■ TASK TO COMPLETE: What you need to produce from the material below is an exact transcription of the lines from the one with "Взыскание денежной суммы за" through the one with "Photo from theqoo", both included, and no other line.
##### GIVEN ENTRIES
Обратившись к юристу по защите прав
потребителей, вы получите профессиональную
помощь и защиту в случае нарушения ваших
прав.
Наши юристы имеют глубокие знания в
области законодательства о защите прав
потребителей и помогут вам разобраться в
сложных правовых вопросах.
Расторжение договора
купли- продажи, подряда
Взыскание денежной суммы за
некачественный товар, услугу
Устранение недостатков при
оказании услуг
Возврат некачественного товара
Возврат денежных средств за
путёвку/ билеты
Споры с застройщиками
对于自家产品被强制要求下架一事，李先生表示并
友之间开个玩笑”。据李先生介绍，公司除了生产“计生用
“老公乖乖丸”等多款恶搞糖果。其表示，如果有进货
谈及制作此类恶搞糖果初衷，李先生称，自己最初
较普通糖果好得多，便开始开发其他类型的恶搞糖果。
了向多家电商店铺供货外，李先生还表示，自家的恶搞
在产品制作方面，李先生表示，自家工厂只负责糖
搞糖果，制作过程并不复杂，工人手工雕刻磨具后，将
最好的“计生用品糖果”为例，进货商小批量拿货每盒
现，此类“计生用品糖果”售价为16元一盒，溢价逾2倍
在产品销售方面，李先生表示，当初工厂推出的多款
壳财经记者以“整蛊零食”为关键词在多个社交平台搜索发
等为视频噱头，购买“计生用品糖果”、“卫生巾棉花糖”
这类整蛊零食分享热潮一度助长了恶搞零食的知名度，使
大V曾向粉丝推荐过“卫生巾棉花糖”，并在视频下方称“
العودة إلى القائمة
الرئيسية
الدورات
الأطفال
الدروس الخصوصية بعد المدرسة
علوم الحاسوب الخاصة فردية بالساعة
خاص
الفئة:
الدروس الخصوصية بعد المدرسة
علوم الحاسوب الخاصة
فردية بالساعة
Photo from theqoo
##########
##### GIVEN ENTRIES
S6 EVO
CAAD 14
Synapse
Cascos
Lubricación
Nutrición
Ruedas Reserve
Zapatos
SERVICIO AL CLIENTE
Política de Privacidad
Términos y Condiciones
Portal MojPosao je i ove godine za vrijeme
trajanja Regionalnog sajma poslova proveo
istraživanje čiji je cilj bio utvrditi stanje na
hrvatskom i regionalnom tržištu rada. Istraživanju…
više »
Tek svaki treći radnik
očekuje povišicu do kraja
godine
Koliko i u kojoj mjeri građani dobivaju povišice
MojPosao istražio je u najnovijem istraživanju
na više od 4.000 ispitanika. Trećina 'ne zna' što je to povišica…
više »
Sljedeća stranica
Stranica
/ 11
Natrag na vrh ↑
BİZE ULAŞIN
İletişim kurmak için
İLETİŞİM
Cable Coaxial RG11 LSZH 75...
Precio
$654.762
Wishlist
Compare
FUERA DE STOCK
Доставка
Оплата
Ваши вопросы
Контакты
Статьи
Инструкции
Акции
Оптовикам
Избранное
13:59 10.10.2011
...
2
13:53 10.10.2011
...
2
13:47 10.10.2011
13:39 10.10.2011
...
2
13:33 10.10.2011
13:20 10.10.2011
##########
■ ANSWER BELOW:
Взыскание денежной суммы за
некачественный товар, услугу
Устранение недостатков при
оказании услуг
Возврат некачественного товара
Возврат денежных средств за
путёвку/ билеты
Споры с застройщиками
对于自家产品被强制要求下架一事，李先生表示并
友之间开个玩笑”。据李先生介绍，公司除了生产“计生用
“老公乖乖丸”等多款恶搞糖果。其表示，如果有进货
谈及制作此类恶搞糖果初衷，李先生称，自己最初
较普通糖果好得多，便开始开发其他类型的恶搞糖果。
了向多家电商店铺供货外，李先生还表示，自家的恶搞
在产品制作方面，李先生表示，自家工厂只负责糖
搞糖果，制作过程并不复杂，工人手工雕刻磨具后，将
最好的“计生用品糖果”为例，进货商小批量拿货每盒
现，此类“计生用品糖果”售价为16元一盒，溢价逾2倍
在产品销售方面，李先生表示，当初工厂推出的多款
壳财经记者以“整蛊零食”为关键词在多个社交平台搜索发
等为视频噱头，购买“计生用品糖果”、“卫生巾棉花糖”
这类整蛊零食分享热潮一度助长了恶搞零食的知名度，使
大V曾向粉丝推荐过“卫生巾棉花糖”，并在视频下方称“
العودة إلى القائمة
الرئيسية
الدورات
الأطفال
الدروس الخصوصية بعد المدرسة
علوم الحاسوب الخاصة فردية بالساعة
خاص
الفئة:
الدروس الخصوصية بعد المدرسة
علوم الحاسوب الخاصة
فردية بالساعة
Photo from theqoo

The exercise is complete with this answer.